Working alone, or ‘lone working,’ presents its unique set of challenges and risks. In Australia, lone workers can be found in a variety of occupations, including security guards, doctors, nurses, and agricultural workers, as well as maintenance workers, retail workers, and researchers. While working alone is often unavoidable, it’s essential to recognise and reduce the associated risks to protect these workers.
Here’s our guide to help lone workers mitigate hazards whilst carrying out their daily duties:
1. Risk Assessment:
Before any work is undertaken, a thorough risk assessment should be carried out. This will help identify potential hazards that a lone worker may face. Consider the nature of the job, the environment, tools or equipment used, and the overall duration of the task.
2. Effective Communication:
It’s crucial for lone workers to have a reliable means of communication. This can include:
Regular Check-ins: Establish regular intervals for the worker to check in with a supervisor or coworker.
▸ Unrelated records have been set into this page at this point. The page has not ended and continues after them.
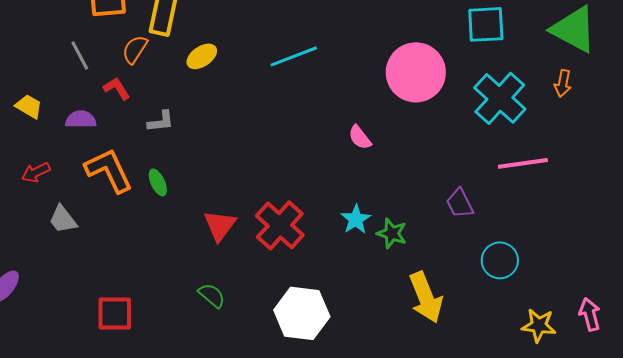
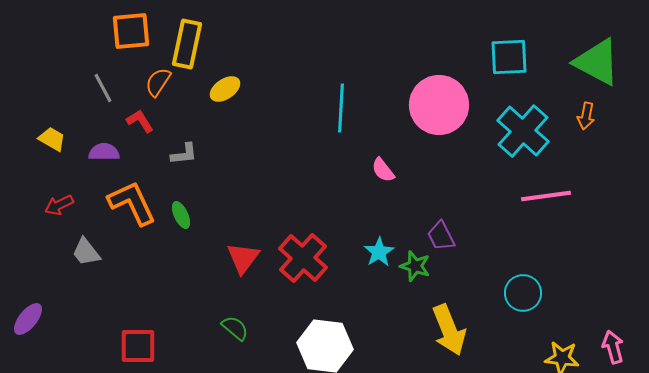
cyan line: (294, 56) -> (341, 108), moved, turned -66
purple trapezoid: (460, 203) -> (441, 236), moved

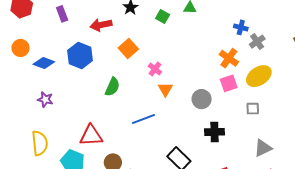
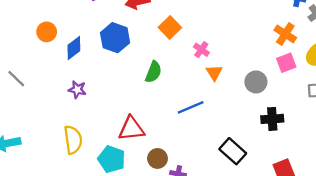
blue diamond: (44, 63) -> (74, 48), turned -55

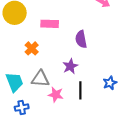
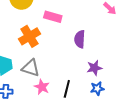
orange cross: (32, 48) -> (30, 36), size x1.5
purple star: (70, 66) -> (94, 68), moved

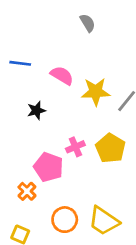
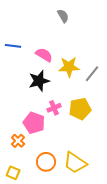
black star: (36, 110) -> (39, 81), moved, size x1.5
yellow pentagon: (110, 148) -> (80, 109), turned 30

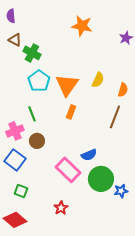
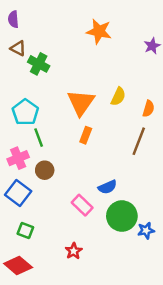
cyan pentagon: (39, 81) -> (25, 112), moved
pink rectangle: (68, 170) -> (82, 205), size x0.7

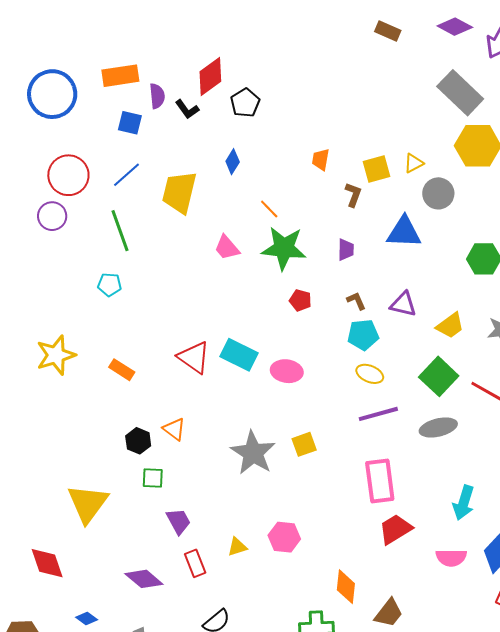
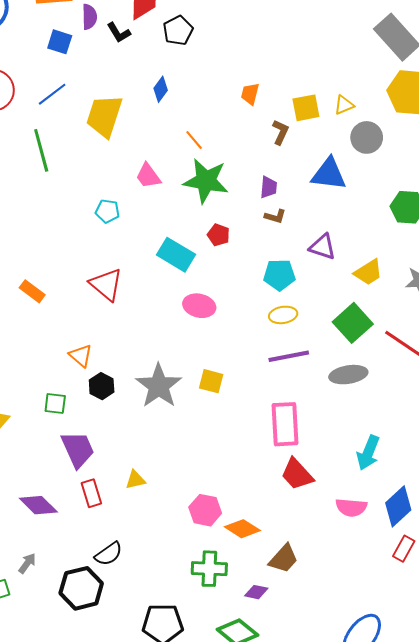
cyan pentagon: (110, 285) -> (107, 211), moved
brown L-shape: (356, 301) -> (275, 216), moved, turned 125
cyan rectangle: (239, 355) -> (176, 255), moved
yellow ellipse: (370, 374) -> (283, 315), turned -36
black hexagon: (138, 441) -> (102, 386), moved
yellow square: (304, 444) -> (211, 381), turned 30
purple trapezoid: (178, 521) -> (78, 449), size x1.4
red trapezoid: (395, 529) -> (297, 474), turned -105
pink hexagon: (284, 537) -> (205, 510), moved
orange diamond: (346, 587) -> (242, 529), turned -68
Panic Alarms: Wearable panic buttons can provide immediate alerts in emergencies.
Two-way Radios: In places with poor cellular service, radios can ensure a constant line of communication.
3. Safety Training:
Lone workers should be provided with proper training tailored to their job role. This could encompass first aid, equipment handling, and emergency protocols. Knowledge is a powerful tool in the prevention of and response to potential risks.
4. Appropriate Equipment:
It is vital that lone workers have been provided with access to all necessary equipment, which should be well-maintained and regularly checked. This could range from protective clothing to safety gear, like torches, alarms, or gas detectors.
5. Monitoring Systems:
Technological solutions like GPS tracking and surveillance cameras can be invaluable in keeping lone workers safe. Such systems allow for remote monitoring and can help pinpoint a worker’s location in case of emergencies.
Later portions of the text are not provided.